TASK TO CARRY OUT: Your output must consist of the records printed verbatim, with the pictures excluded.

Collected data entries
▼
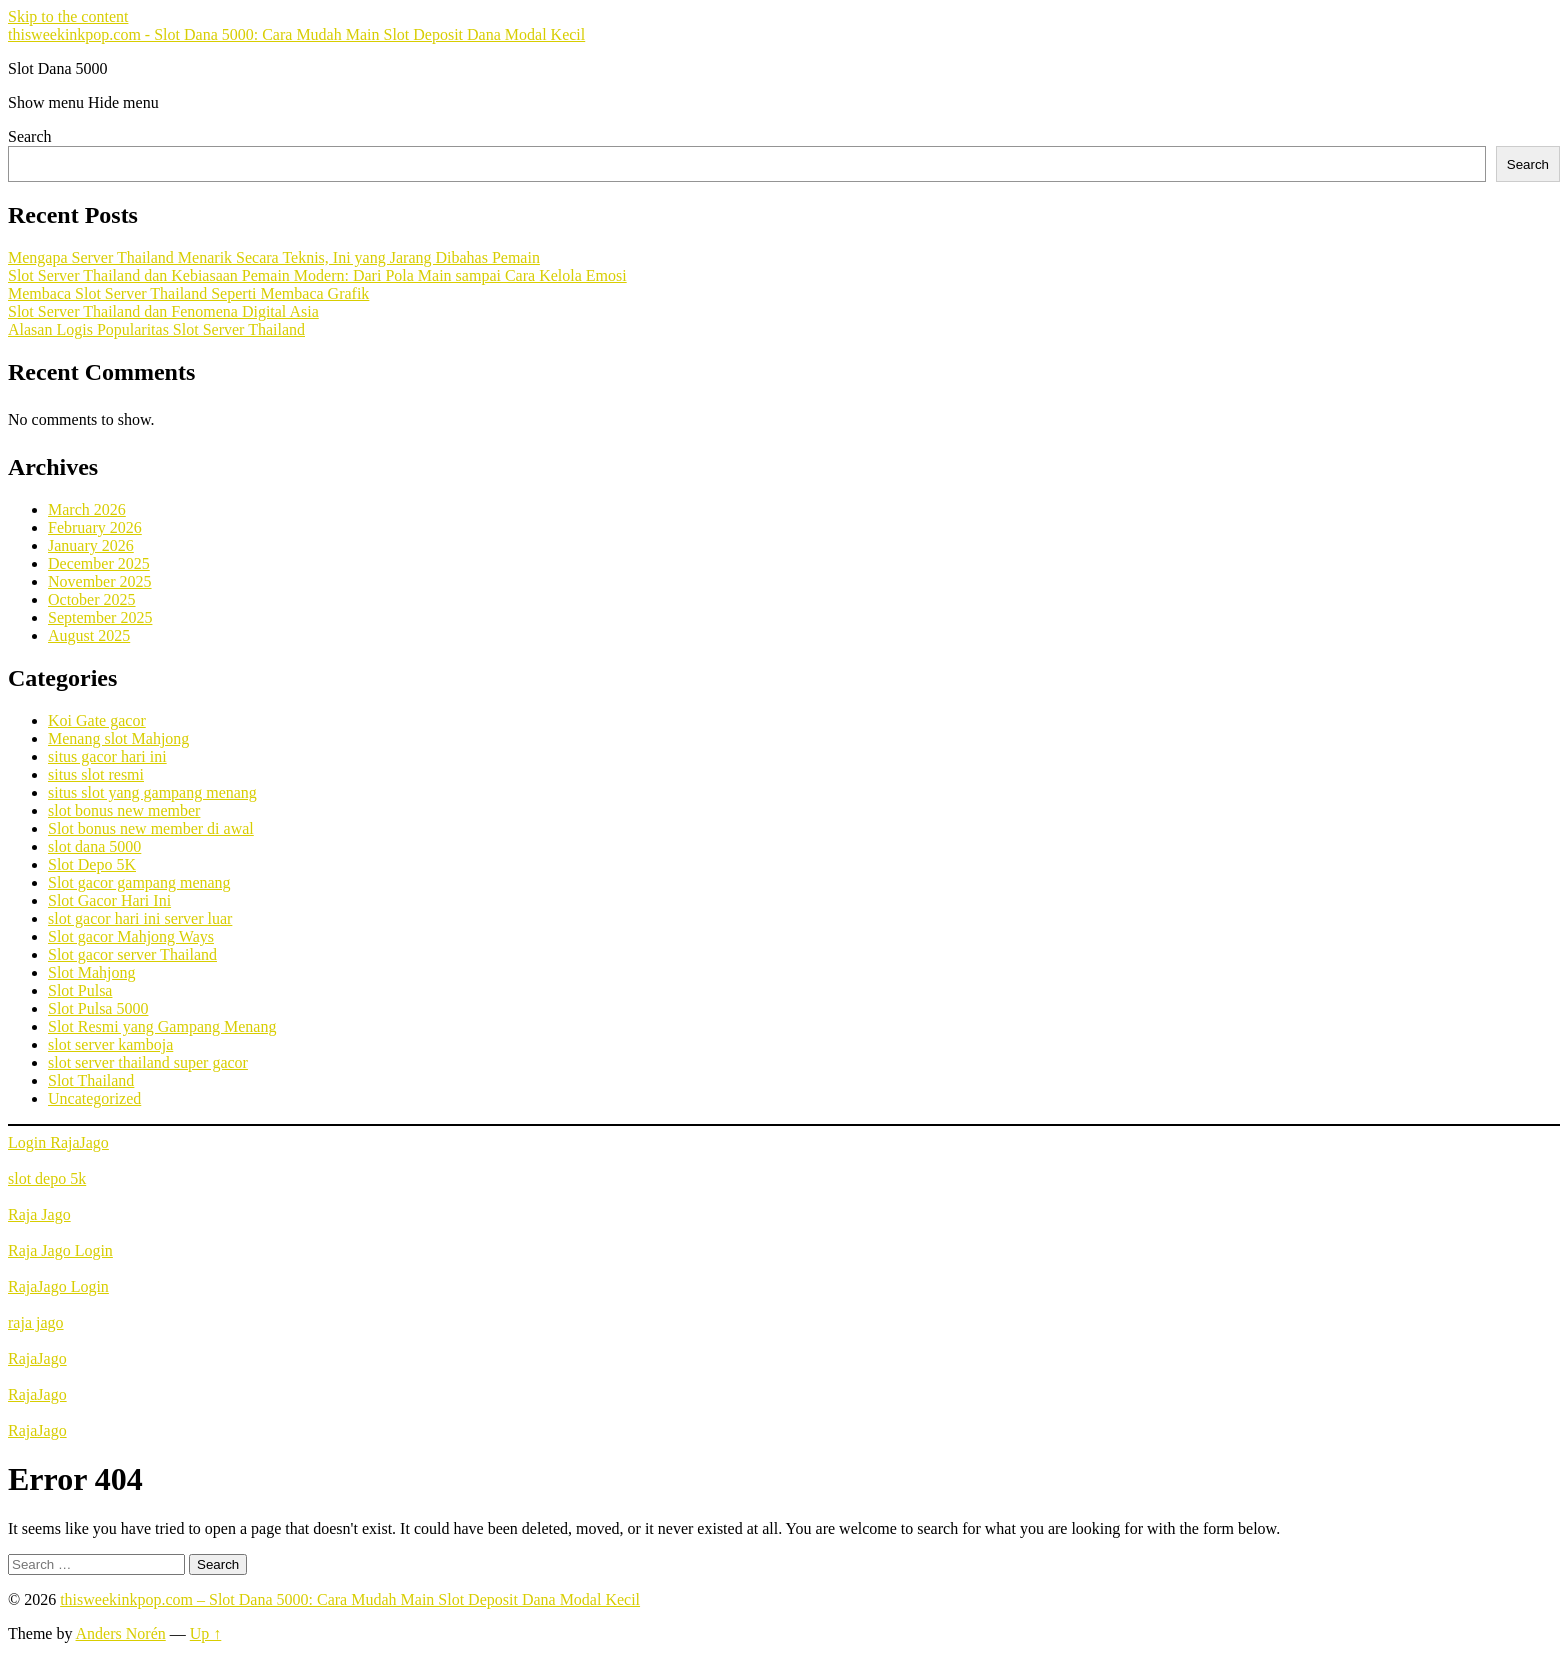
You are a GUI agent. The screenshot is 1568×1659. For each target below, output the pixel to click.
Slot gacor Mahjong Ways (131, 936)
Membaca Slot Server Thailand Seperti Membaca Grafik (188, 293)
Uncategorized (94, 1098)
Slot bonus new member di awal (151, 828)
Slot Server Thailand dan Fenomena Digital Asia (163, 311)
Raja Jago (39, 1214)
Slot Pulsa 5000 (98, 1008)
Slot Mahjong (92, 972)
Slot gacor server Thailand (132, 954)
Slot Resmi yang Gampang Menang (162, 1026)
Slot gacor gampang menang (139, 882)
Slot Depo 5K (92, 864)
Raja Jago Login (60, 1250)
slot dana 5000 (94, 846)
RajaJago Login (58, 1286)
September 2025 (100, 617)
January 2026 (91, 545)
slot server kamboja (110, 1044)
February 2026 (95, 527)
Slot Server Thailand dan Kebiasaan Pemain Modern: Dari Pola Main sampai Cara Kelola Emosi (317, 275)
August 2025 (89, 635)
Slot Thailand (91, 1080)
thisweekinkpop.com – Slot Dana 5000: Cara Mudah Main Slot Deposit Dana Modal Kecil (350, 1599)
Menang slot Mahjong (118, 738)
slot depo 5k (47, 1178)
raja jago (36, 1322)
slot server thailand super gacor (148, 1062)
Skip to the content (68, 16)
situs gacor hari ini (107, 756)
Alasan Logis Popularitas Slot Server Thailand (156, 329)
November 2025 (100, 581)
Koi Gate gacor (97, 720)
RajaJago (37, 1358)
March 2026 (87, 509)
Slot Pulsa (80, 990)
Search (30, 136)
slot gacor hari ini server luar (140, 918)
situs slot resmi (96, 774)
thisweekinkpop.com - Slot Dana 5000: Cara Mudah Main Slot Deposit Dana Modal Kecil (296, 34)
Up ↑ (206, 1633)
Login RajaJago (58, 1142)
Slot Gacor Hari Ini (109, 900)
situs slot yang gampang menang (152, 792)
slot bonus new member (124, 810)
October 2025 (92, 599)
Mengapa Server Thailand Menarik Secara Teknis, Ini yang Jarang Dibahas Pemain (274, 257)
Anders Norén (121, 1633)
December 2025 (99, 563)
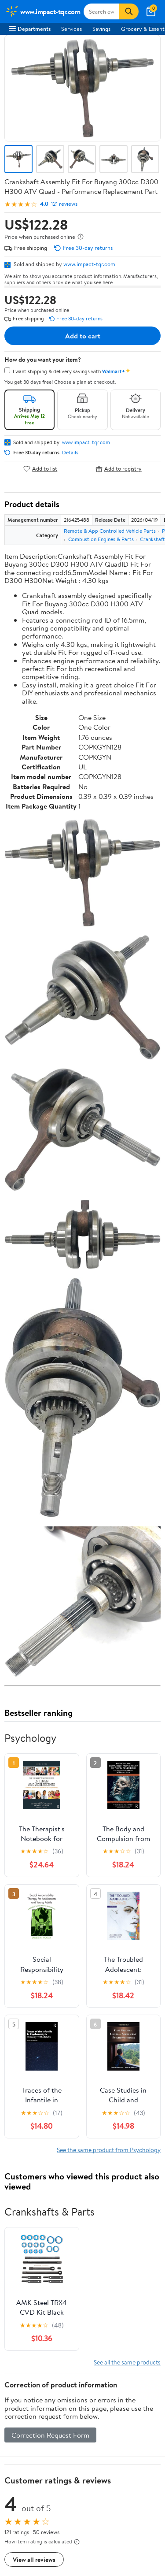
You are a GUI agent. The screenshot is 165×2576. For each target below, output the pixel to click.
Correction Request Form (50, 2435)
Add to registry (118, 468)
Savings (101, 29)
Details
▲
THE COMPLETED TASK:
You are a GUI agent. The screenshot is 1568×1659. For each target below, output the pixel to click.
Slot gacor Mahjong Ways (131, 936)
Membaca Slot Server Thailand Seperti Membaca Grafik (188, 293)
Uncategorized (94, 1098)
Slot bonus new member di awal (151, 828)
Slot Server Thailand dan Fenomena Digital Asia (163, 311)
Raja Jago (39, 1214)
Slot Pulsa 5000 (98, 1008)
Slot Mahjong (92, 972)
Slot gacor server Thailand (132, 954)
Slot Resmi yang Gampang Menang (162, 1026)
Slot gacor gampang menang (139, 882)
Slot Depo 5K (92, 864)
Raja Jago Login (60, 1250)
slot dana 5000 (94, 846)
RajaJago Login (58, 1286)
September 2025 (100, 617)
January 2026 (91, 545)
slot server kamboja (110, 1044)
February 2026 (95, 527)
Slot Server Thailand dan Kebiasaan Pemain Modern: Dari Pola Main sampai Cara Kelola Emosi (317, 275)
August 2025 (89, 635)
Slot Thailand (91, 1080)
thisweekinkpop.com – Slot Dana 5000: Cara Mudah Main Slot Deposit Dana Modal Kecil (350, 1599)
Menang slot Mahjong (118, 738)
slot depo 5k (47, 1178)
raja jago (36, 1322)
slot server thailand super gacor (148, 1062)
Skip to the content (68, 16)
situs gacor hari ini (107, 756)
Alasan Logis Popularitas Slot Server Thailand (156, 329)
November 2025 (100, 581)
Koi Gate gacor (97, 720)
RajaJago (37, 1358)
March 2026 (87, 509)
Slot Pulsa (80, 990)
Search (30, 136)
slot gacor hari ini server luar (140, 918)
situs slot resmi (96, 774)
thisweekinkpop.com - Slot Dana 5000: Cara Mudah Main Slot Deposit Dana Modal Kecil (296, 34)
Up ↑ (206, 1633)
Login RajaJago (58, 1142)
Slot Gacor Hari Ini (109, 900)
situs slot yang gampang menang (152, 792)
slot bonus new member (124, 810)
October 2025 (92, 599)
Mengapa Server Thailand Menarik Secara Teknis, Ini yang Jarang Dibahas Pemain (274, 257)
Anders Norén (121, 1633)
December 2025 (99, 563)
You are a GUI agent. The screenshot is 165×2576. For each target below, output the pixel to click.
Correction Request Form (50, 2435)
Add to registry (118, 468)
Savings (101, 29)
Details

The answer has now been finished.